This research was devoted to the study of the cytogenetic effects formation regularities in cancer patients with different tumor localizations, depending on the regimen of irradiation with low linear energy transfer to improve the biological support of radiation therapy.
In a comprehensive study the cytogenetic parameters analysis in radiotherapy cancer patients revealed the cytogenetic effects features and showed the dependence of chromosomal damage on such factors as the radiation source and the volume of the irradiated body fraction. In the study, despite the similar trend of increasing levels of cytogenetic damage during radiation therapy, was found a difference in the accumulation of chromosome aberration, which depended on the irradiation source and the tumor localizations. The higher intensity of chromosome aberration growth was observed in the group of oncogynecological patients. The ratio of the total level of chromosomal aberrations in oncogynecological patients, lung cancer patients and head and neck cancer patients was equal in the middle of the course 1 : 0,55 : 0,39 and at the end of the course – 1 : 0,56 : 0,37. At the same time, despite the higher radiation power on the linear accelerator, the obtained data indicate a more pronounced genotoxic effect in the peripheral blood lymphocytes of cancer patients due to gamma therapy. The ratio of the total level of chromosome type aberrations undergone gamma- and megavolt irradiation in the group of oncogynecological patients was 1 : 0,81 in the middle of the course, at the end of the course – 1 : 0,85, and in the group of lung cancer patients was equal 1 : 0,63 and 1 : 0,69, respectively. The expansion degree of the range of cells with chromosome type aberrations was also higher during gamma-therapeutic irradiation of patients.

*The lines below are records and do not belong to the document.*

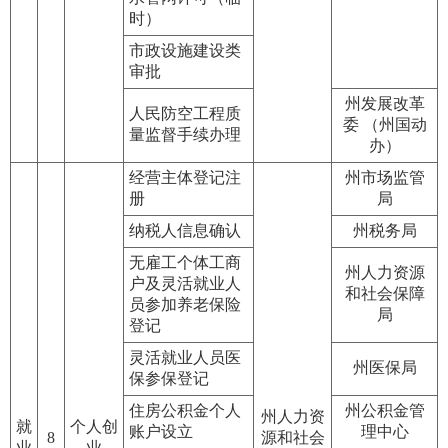
时）
市政设施建设类
审批
州发展改革
人民防空工程质
委 （州国动
量监督手续办理
办）
经营主体登记注
州市场监管
册
局
纳税人信息确认
州税务局
无雇工个体工商
州人力资源
户及灵活就业人
和社会保障
员参加养老保险
局
登记
灵活就业人员医
州医保局
保参保登记
住房公积金个人
州公积金管
州人力资
就
个人创
账户设立
理中心
8
源和社会
业
业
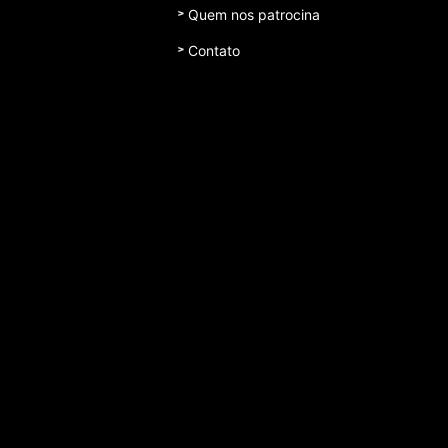
Quem nos patrocina
Contato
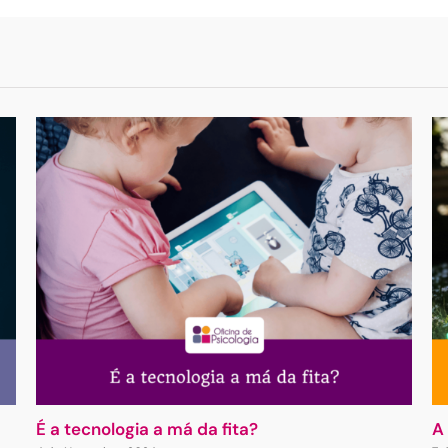
É a tecnologia a má da fita?
A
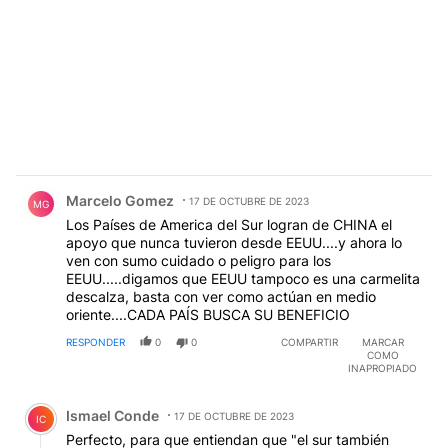
Comentario de Marcelo Gomez.
Marcelo Gomez
17 DE OCTUBRE DE 2023
MG
Los Países de America del Sur logran de CHINA el
apoyo que nunca tuvieron desde EEUU....y ahora lo
ven con sumo cuidado o peligro para los
EEUU.....digamos que EEUU tampoco es una carmelita
descalza, basta con ver como actúan en medio
oriente....CADA PAÍS BUSCA SU BENEFICIO
RESPONDER
0
0
COMPARTIR
MARCAR
COMO
INAPROPIADO
Comentario de Ismael Conde.
Ismael Conde
17 DE OCTUBRE DE 2023
IC
Perfecto, para que entiendan que "el sur también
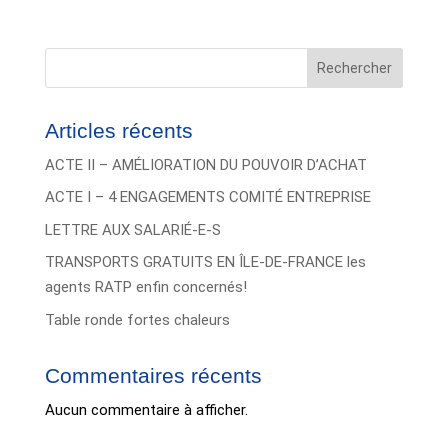
Rechercher
Articles récents
ACTE II – AMÉLIORATION DU POUVOIR D’ACHAT
ACTE I – 4 ENGAGEMENTS COMITÉ ENTREPRISE
LETTRE AUX SALARIÉ-E-S
TRANSPORTS GRATUITS EN ÎLE-DE-FRANCE les
agents RATP enfin concernés!
Table ronde fortes chaleurs
Commentaires récents
Aucun commentaire à afficher.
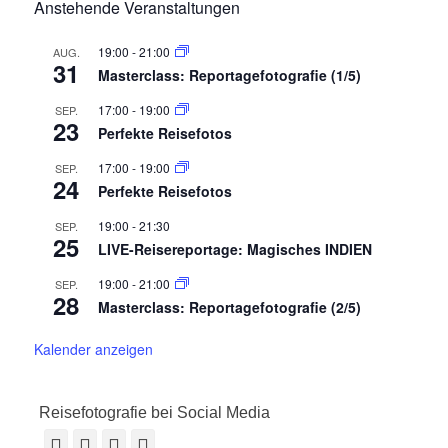
Anstehende Veranstaltungen
19:00
-
21:00
AUG.
31
Masterclass: Reportagefotografie (1/5)
17:00
-
19:00
SEP.
23
Perfekte Reisefotos
17:00
-
19:00
SEP.
24
Perfekte Reisefotos
19:00
-
21:30
SEP.
25
LIVE-Reisereportage: Magisches INDIEN
19:00
-
21:00
SEP.
28
Masterclass: Reportagefotografie (2/5)
Kalender anzeigen
Reisefotografie bei Social Media
Facebook
Vimeo
YouTube
Instagram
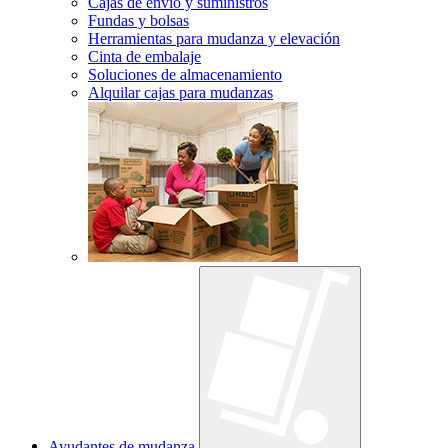
Cajas de envío y suministros
Fundas y bolsas
Herramientas para mudanza y elevación
Cinta de embalaje
Soluciones de almacenamiento
Alquilar cajas para mudanzas
Ayudantes de mudanza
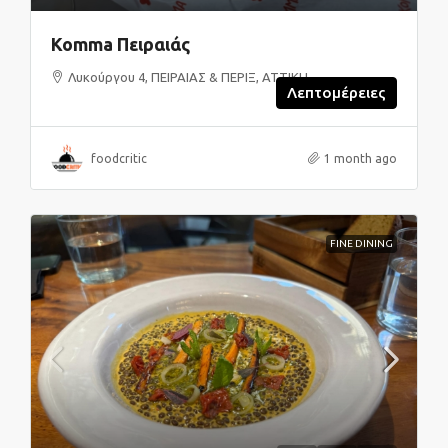
Komma Πειραιάς
Λυκούργου 4, ΠΕΙΡΑΙΑΣ & ΠΕΡΙΞ, ΑΤΤΙΚΗ
Λεπτομέρειες
foodcritic
1 month ago
FINE DINING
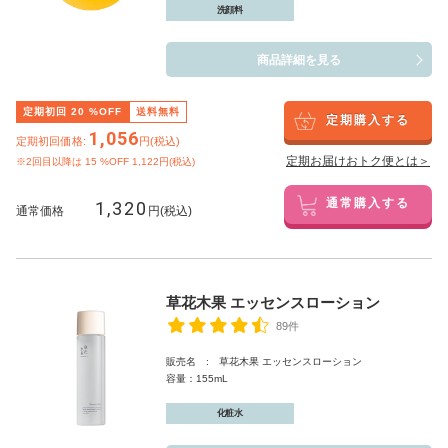
洗顔料
商品詳細を見る
定期初回
20
%OFF
送料無料
定期購入する
1,056
定期初回価格:
円(税込)
定期お届けおトク便とは＞
※2回目以降は
15
%OFF 1,122円(税込)
1,320
通常購入する
通常価格
円(税込)
草花木果 エッセンスローション
89件
販売名 : 草花木果 エッセンスローション
容量：155mL
化粧水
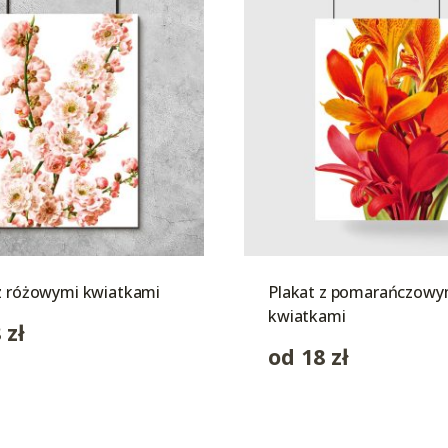
z różowymi kwiatkami
Plakat z pomarańczowy
kwiatkami
8
zł
od
18
zł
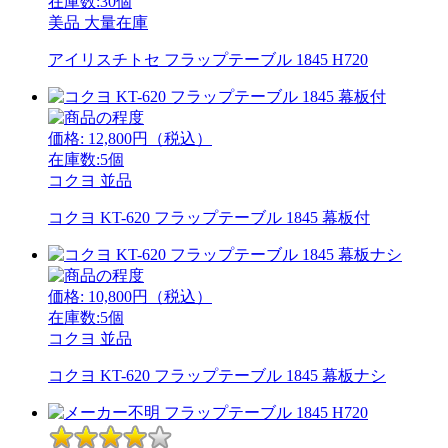
在庫数:30個
美品
大量在庫
アイリスチトセ フラップテーブル 1845 H720
価格:
12,800
円（税込）
在庫数:5個
コクヨ
並品
コクヨ KT-620 フラップテーブル 1845 幕板付
価格:
10,800
円（税込）
在庫数:5個
コクヨ
並品
コクヨ KT-620 フラップテーブル 1845 幕板ナシ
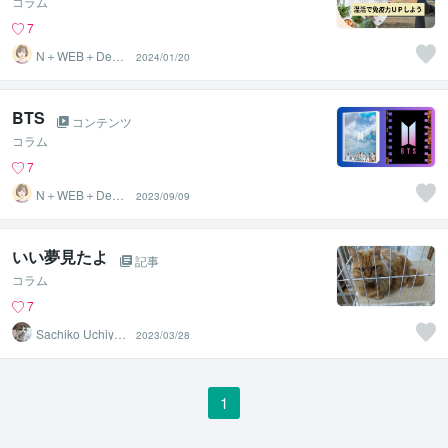
コラム
7
N＋WEB＋Desig
2024/01/20
n
BTS
コンテンツ
コラム
7
N＋WEB＋Desig
2023/09/09
n
いい夢見たよ
記事
コラム
7
Sachiko Uchiya
2023/03/28
ma
1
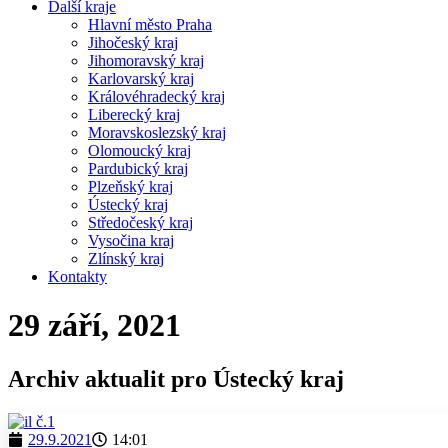
Další kraje
Hlavní město Praha
Jihočeský kraj
Jihomoravský kraj
Karlovarský kraj
Královéhradecký kraj
Liberecký kraj
Moravskoslezský kraj
Olomoucký kraj
Pardubický kraj
Plzeňský kraj
Ústecký kraj
Středočeský kraj
Vysočina kraj
Zlínský kraj
Kontakty
29 září, 2021
Archiv aktualit pro Ústecký kraj
29.9.2021
14:01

The cytogenetic status characteristic of cancer patients with different tumor localizations during therapeutic irradiation was supplemented by the analysis of radiation-nonspecific chromosome aberrations and genomic abnormalities. It was shown that, in contrast to oncogynecological patients and head and neck cancer patients, the level of chromatid type aberrations in the group of lung cancer patients increased from the beginning to the end of radiation therapy, mainly due to chromatid fragments. The ratio of the level of the total chromatid type aberrations frequency before treatment in the groups of oncogynecological patients, lung cancer patients and head and neck cancer patients was 1,0 : 1,4 : 0,7, in the middle of the course was 1,0 : 1,7 : 1,0; at the end of the course – 1,0 : 2,2 : 0,8. At the same time, except for the monotonic growing of polyploid cells level in the oncogynecological group during the course of radiation treatment, changes in the level of genomic abnormalities were found to have fluctuating character and did not depend on the source of radiation and tumors localization.
At the early stage of radiotherapy, it was found that the frequency of radiation exposure markers depended on the tumor localizations but the radiation source did not significantly change the overall cytogenetic picture. A significant difference for chromosome type aberrations in oncogynecological patients in comparison with other patient groups was shown. The ratio of chromosome aberrations for groups of oncogynecological patients, lung cancer patients and head and neck cancer patients was 1 : 0,67 : 0,57.
At the experimental point of ex vivo irradiation at 2 Gy dose with 1 : 9 dilution the total chromosome type aberration level was significantly higher than zero control value for both radiation sources. In addition, the per-cell-distribution of dicentrics was over-dispersed.
The data of the ex vivo experiment with the simulation of partial body irradiation were compared with the results of the in vivo study at γ-irradiation with 60Co and megavolt irradiation. The sensitivity of the cytogenetic test was assessed by the possibility of detecting radiation exposure and its locality at early stage of radiotherapy and in an ex vivo experiment with simulation of local irradiation.
The results of the presented work indicate the importance of a comprehensive study of the irradiation effects from different sources in non-target healthy cells, combining ex vivo and in vivo research. This approach and the developed research design make it possible to correctly assess the effects of local fractionated radiation exposure, which is one of the difficult cases of the irradiation scenario and the consequences of which depend on many factors, such as the source and volume of the irradiated body fraction. All this will contribute to the improvement of the system of biological support of cancer patients during radiation treatment.
Key words: chromosome aberrations, gamma-therapy, megavolt radiation therapy on the linear accelerator, oncogynecological patients, lung cancer patients, head and neck cancer patients.